Quanto ho fatto bene a pormi quella domanda e a lanciarmi!

Con l’aiuto di mio fratello, già studente in Ingegneria Biomedica, mi sono iscritta al test d’ingresso per Lingue e Letterature Straniere all’Università di Pisa. La seconda scelta più bella della mia vita!
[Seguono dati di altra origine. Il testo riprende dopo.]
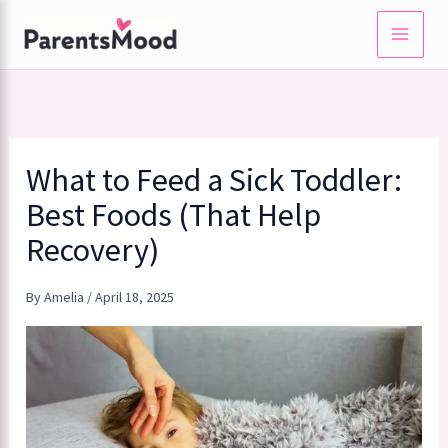
Skip
to
content
What to Feed a Sick Toddler:
Best Foods (That Help
Recovery)
By
Amelia
/
April 18, 2025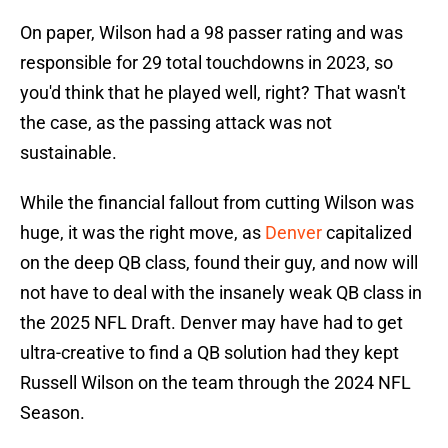
On paper, Wilson had a 98 passer rating and was
responsible for 29 total touchdowns in 2023, so
you'd think that he played well, right? That wasn't
the case, as the passing attack was not
sustainable.
While the financial fallout from cutting Wilson was
huge, it was the right move, as
Denver
capitalized
on the deep QB class, found their guy, and now will
not have to deal with the insanely weak QB class in
the 2025 NFL Draft. Denver may have had to get
ultra-creative to find a QB solution had they kept
Russell Wilson on the team through the 2024 NFL
Season.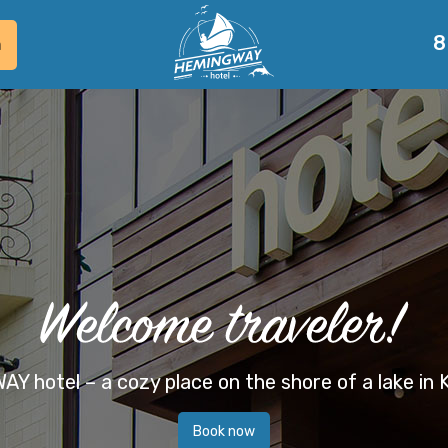
8
m
 hotel – a cozy place on the shore of a lake in
Book now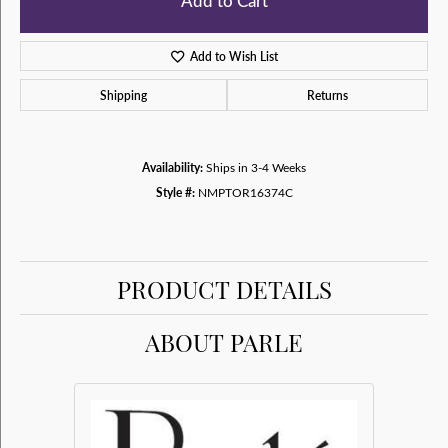
Add to Cart
Add to Wish List
Shipping
Returns
Availability:
Ships in 3-4 Weeks
Style #:
NMPTOR16374C
PRODUCT DETAILS
ABOUT PARLE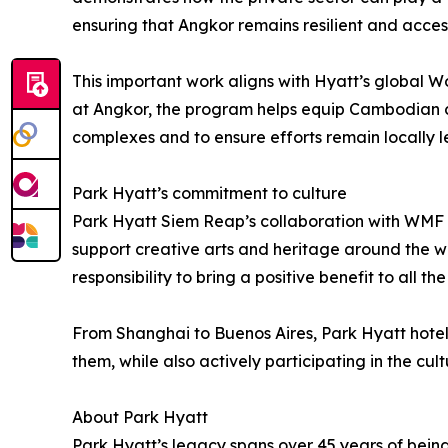
ensuring that Angkor remains resilient and acces
This important work aligns with Hyatt’s global Wo
at Angkor, the program helps equip Cambodian co
complexes and to ensure efforts remain locally le
Park Hyatt’s commitment to culture
Park Hyatt Siem Reap’s collaboration with WMF is 
support creative arts and heritage around the wo
responsibility to bring a positive benefit to all t
From Shanghai to Buenos Aires, Park Hyatt hotel
them, while also actively participating in the cultu
About Park Hyatt
Park Hyatt’s legacy spans over 45 years of being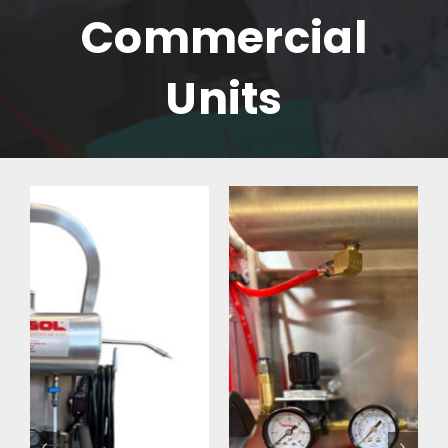
Commercial
Units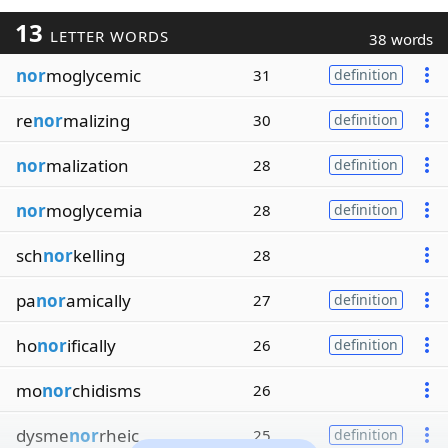
13
LETTER WORDS
38 words
nor
moglycemic
31
definition
re
nor
malizing
30
definition
nor
malization
28
definition
nor
moglycemia
28
definition
sch
nor
kelling
28
pa
nor
amically
27
definition
ho
nor
ifically
26
definition
mo
nor
chidisms
26
dysme
nor
rheic
25
definition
Cosa ha significato per me studiare all’Università di Pisa? Tutto.
Ho superato il test d’ingresso di cultura generale e per me ha avuto inizio il percorso accademico che mai avrei pensato di vivere nella mia vita. una gioia immensa.
Il primo giorno di corsi, con lo zaino pieno di quaderni nuovi in spalla, ho letteralmente pianto dalla felicità davanti al Palazzo Boilleau di Lingue e Letterature Straniere, da quell’angolo dove s’intravede la Torre pendente. E’ stato emozionante trovarmi assieme a tutte quelle persone, dietro a un banco con nuove cose da apprendere. E’ stato bello tutto. Mi sono chiesta “come ho fatto a vivere senza mai andare all’università? Come?”. Non lo so come ho fatto. E’ stata veramente fra le scelte più belle della mia vita. Dopo tanta sofferenza è come se il destino avesse voluto ricompensarmi. Ho conosciuto persone speciali, professori e professoresse sensibili ai diritti animali, ed ho potuto arricchire il mio bagaglio culturale con nuovi apprendimenti anche grazie al DSU.
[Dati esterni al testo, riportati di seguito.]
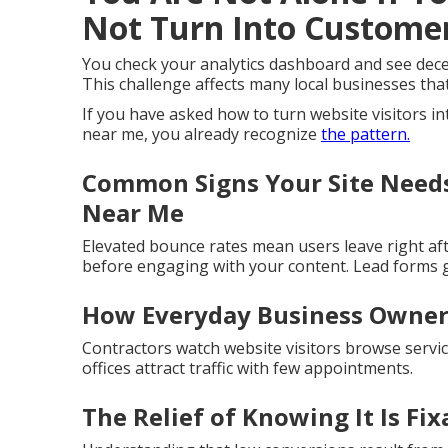
Not Turn Into Custome
You check your analytics dashboard and see decen
This challenge affects many local businesses that 
If you have asked how to turn website visitors i
near me, you already recognize
the pattern.
Common Signs Your Site Needs
Near Me
Elevated bounce rates mean users leave right aft
before engaging with your content. Lead forms g
How Everyday Business Owners
Contractors watch website visitors browse servic
offices attract traffic with few appointments.
The Relief of Knowing It Is Fix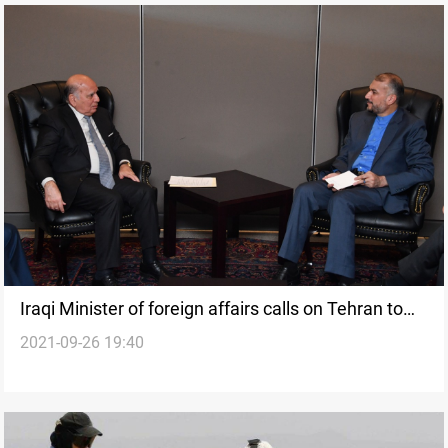
Iraqi Minister of foreign affairs calls on Tehran to
2021-09-26 19:40
start dredging the Shatt al-Arab stream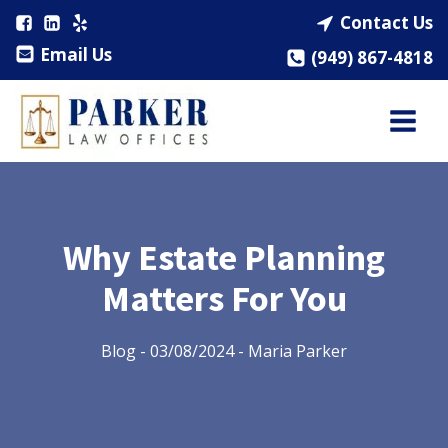
Contact Us
Email Us
(949) 867-4818
Why Estate Planning
Matters For You
Blog
-
03/08/2024
-
Maria Parker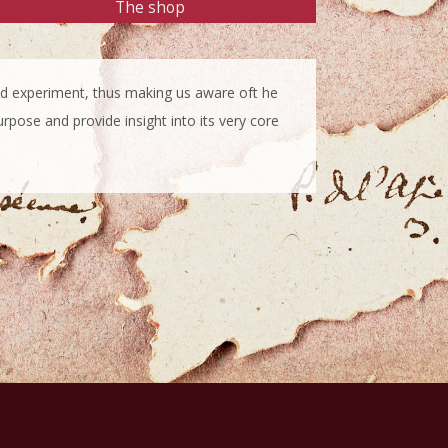
The shop
 and experiment, thus making us aware oft he
urpose and provide insight into its very core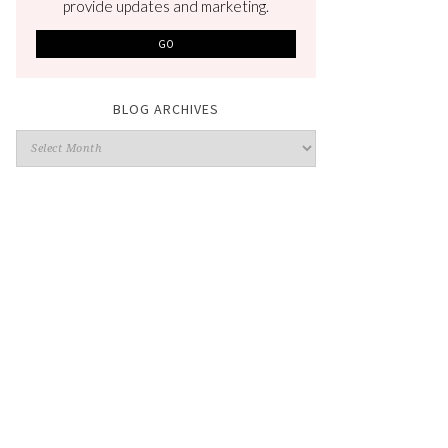
provide updates and marketing.
BLOG ARCHIVES
Blog
Archives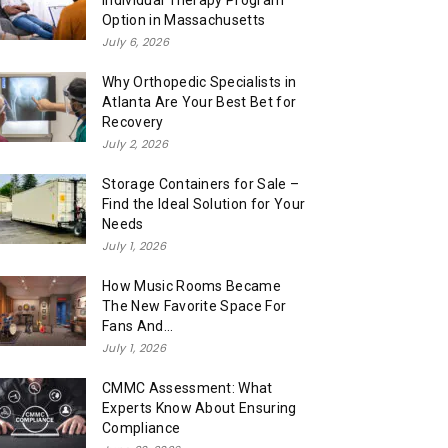
Individual Therapy Program
Option in Massachusetts
July 6, 2026
Why Orthopedic Specialists in
Atlanta Are Your Best Bet for
Recovery
July 2, 2026
Storage Containers for Sale –
Find the Ideal Solution for Your
Needs
July 1, 2026
How Music Rooms Became
The New Favorite Space For
Fans And...
July 1, 2026
CMMC Assessment: What
Experts Know About Ensuring
Compliance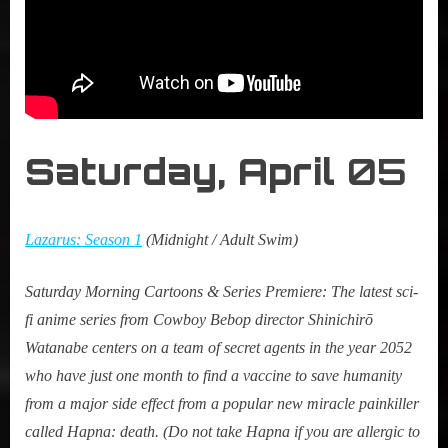
Saturday, April
05
Lazarus: Season 1
(Midnight / Adult Swim)
Saturday Morning Cartoons &
Series Premiere
:
The latest sci-
fi anime series from Cowboy Bebop director Shinichirō
Watanabe centers on a team of secret agents in the year 2052
who have just one month to find a vaccine to save humanity
from a major side effect from a popular new miracle painkiller
called Hapna: death. (Do not take Hapna if you are allergic to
Venerdì 11 giugno, dopo un percorso un po’ più lungo rispetto a quello di chi ha la fortuna e la possibilità di dedicarsi solo allo studio senza dover lavorare (ho dato degli esami in divisa lavorativa anche prima di entrare di turno, se ci penso..), si è conclusa la mia esperienza universitaria ed ho conseguito la Laurea in Lingue e Letterature Straniere.
Ho discusso una tesi incentrata sulla stregoneria, e se questo è stato possibile lo devo al mio Relatore, il professor Alessandro Grilli, che non finirò mai di ringraziare. Poche settimane fa ho conseguito anche l’abilitazione all’insegnamento, superando i 4 esami di antropologia, psicologia, metodologie didattiche e pedagogia del PF24: un altro bellissimo percorso che mi ha dato tanto, con professori preparati fra i quali spicca la professoressa Donatella Fantozzi che mi ha trasmesso tantissimo a livello umano.
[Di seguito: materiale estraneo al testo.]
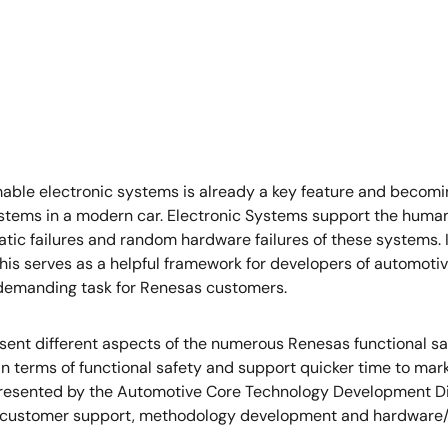
mmable electronic systems is already a key feature and becom
stems in a modern car. Electronic Systems support the human d
matic failures and random hardware failures of these systems.
his serves as a helpful framework for developers of automotive
demanding task for Renesas customers.
present different aspects of the numerous Renesas functional sa
in terms of functional safety and support quicker time to mar
resented by the Automotive Core Technology Development Divis
 customer support, methodology development and hardware/s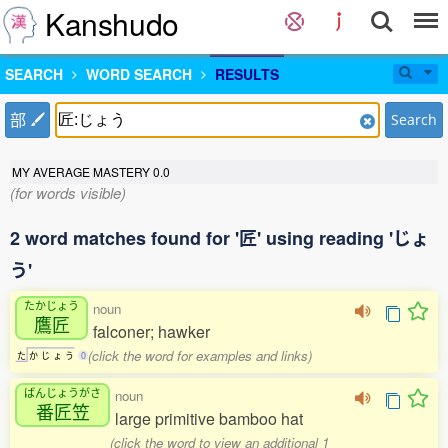
Kanshudo
SEARCH
WORD SEARCH
RESULTS
部
Search
MY AVERAGE MASTERY
0.0
(for words visible)
2 word matches found for '匠' using reading 'じょ
う'
たかじょう
noun
鷹匠
falconer; hawker
(click the word for examples and links)
た
か
じ
ょ
う
0
ばんじょうがさ
noun
番匠笠
large primitive bamboo hat
(click the word to view an additional 1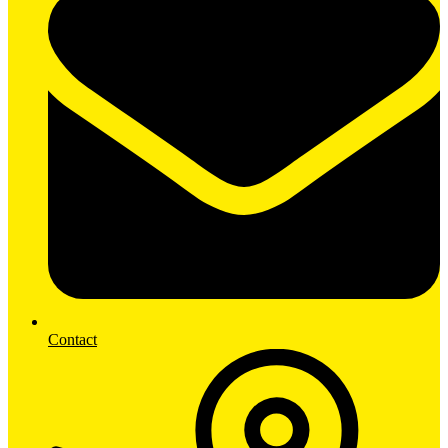
Contact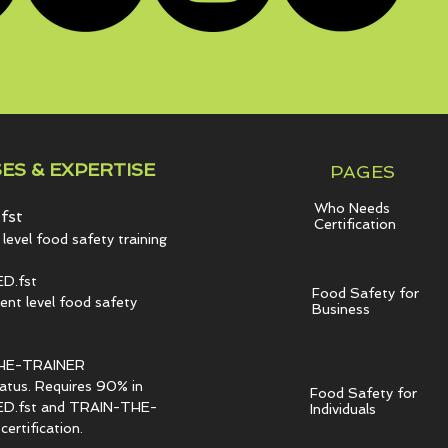
ES & EXPERTISE
PAGES
Who Needs
fst
Certification
level food safety training
D.fst
Food Safety for
t level food safety
Business
HE-TRAINER
tatus. Requires 90% in
Food Safety for
.fst and TRAIN-THE-
Individuals
ertification.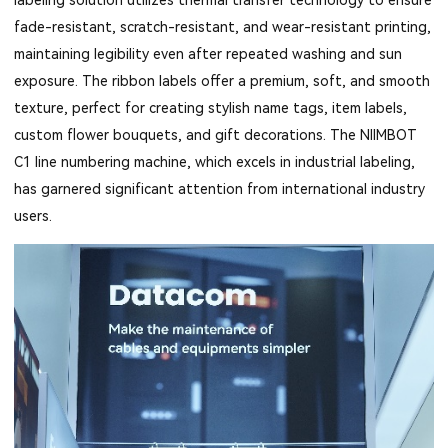
fade-resistant, scratch-resistant, and wear-resistant printing,
maintaining legibility even after repeated washing and sun
exposure. The ribbon labels offer a premium, soft, and smooth
texture, perfect for creating stylish name tags, item labels,
custom flower bouquets, and gift decorations. The NIIMBOT
C1 line numbering machine, which excels in industrial labeling,
has garnered significant attention from international industry
users.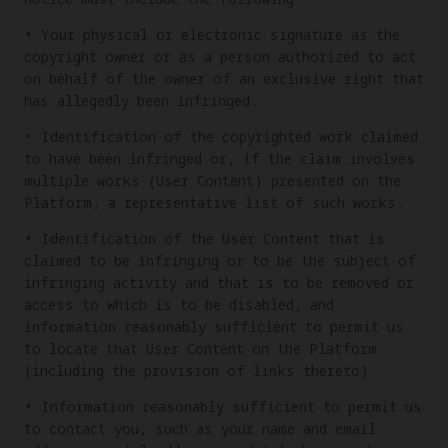
• Your physical or electronic signature as the
copyright owner or as a person authorized to act
on behalf of the owner of an exclusive right that
has allegedly been infringed.
• Identification of the copyrighted work claimed
to have been infringed or, if the claim involves
multiple works (User Content) presented on the
Platform, a representative list of such works.
• Identification of the User Content that is
claimed to be infringing or to be the subject of
infringing activity and that is to be removed or
access to which is to be disabled, and
information reasonably sufficient to permit us
to locate that User Content on the Platform
(including the provision of links thereto).
• Information reasonably sufficient to permit us
to contact you, such as your name and email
E allora eccomi qua, all’indomani di una bellissima festa trascorsa con la mia famiglia e amiche carissime, a dirvi di non smettere mai di credere nei vostri sogni. So che possono apparire come semplici frasi, ma le ho vissute sulla mia pelle e sono vere. So cosa vuol dire credere di non farcela, so cosa significa sentirsi dire che non si è all’altezza, ma ho scoperto anche cosa vuol dire risollevarsi, ritrovare la fiducia in se stessi e riprendere il proprio percorso. Chiarite dentro di voi le idee, per prima cosa, realizzate quali sono le vostre capacità, le vostre passioni e i vostri desideri, e poi concretizzateli. Non importa quanto tempo impiegherete, ciascuna persona ha il suo percorso e i suoi ritmi, importa raggiungere ciò che ci si è prefissati nella vita.
A chi ha accanto persone giovani un po’ smarrite, o che stanno vivendo situazioni difficili: per favore, siate d’aiuto. Bastano a volte semplici parole d’incoraggiamento per infondere maggiore sicurezza in chi ne ha bisogno.
E’ quello che mi sono prefissata per il mio percorso professionale che voglio intraprendere come insegnante: sarò sempre disposta ad aiutare gli altri, e a ricordargli quanto è importante, nonostante tutto, essere se stessi.
E a tutti i professori e le professoresse: siate un sostegno, un esempio umano di cui avere un bellissimo ricordo, non un ostacolo.

Per chi avesse bisogno di supporto, o anche solo di essere ascoltato/a, può scrivermi a scuola@carmenluciano.com.
Sarò felice di ascoltarvi.

In sintesi:

Aggiornamento del 2024: il 15 aprile è arrivata anche la laurea magistrale in Lingue, Letterature e Filologie Euroamericane.

Ringrazio pubblicamente tutte le persone che in queste ore mi hanno inondato di messaggi carichi di stima e colmi di affetto. Sono grata per tutte le bellissime parole che mi sono state dedicate. Grazie!